Civic Center, with its concentration of federal, state, and local buildings, many designed to provoke a sense of pride, wonderment, and awe, should be on more visitor itineraries. The dense concentration of monumental buildings in several historic styles - from Beaux-Arts to Art Deco to post-modern - should appeal to those with an interest in history and architecture. Fans of the long-running TV series Law & Order will recognize the courthouse steps. Intriguing fragments of the old city are scattered here and there, but new development points to the next iteration of the city skyline.

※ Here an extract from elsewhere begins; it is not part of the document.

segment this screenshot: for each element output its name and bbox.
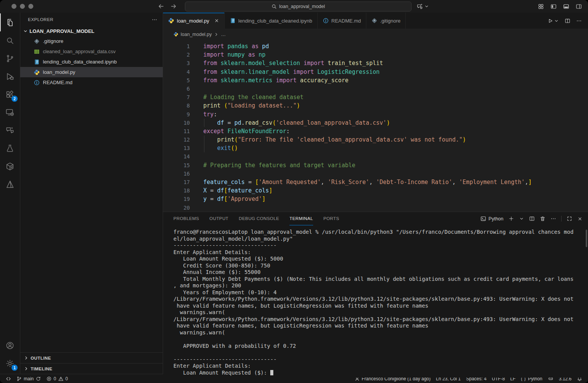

For many people the area near the courthouses remains sacred ground. The African Burial Ground rests in the land just to the west of Foley Square, and the cemetery of St. Paul's Church is nearby on Broadway to Church Street. Close, too, just beyond these buildings to the west, are the hallowed grounds of the World Trade Center site. A new Visitor Center for the African Burial Ground will soon open to the public. (read below for more information)

Local residents are accustomed to visiting the area, having to regularly do business with various government offices or courts. Summoned to 60 Centre Street for jury duty, for example, can also be a good opportunity to look at the 4th floor jury room's large WPA heroic realist murals of New York scenes - the skyline of Midtown as seen from the East River, the Municipal Building, Rockefeller Center, and many more, or to explore nearby sights downtown on lunch break. Outside of jury duty or other official business, New York residents may also want to check into downtown to look at several major buildings under construction. Particularly fascinating at this stage is Beekman Tower, a 76-story skyscraper designed by architect Frank Gehry at 8 Spruce Street.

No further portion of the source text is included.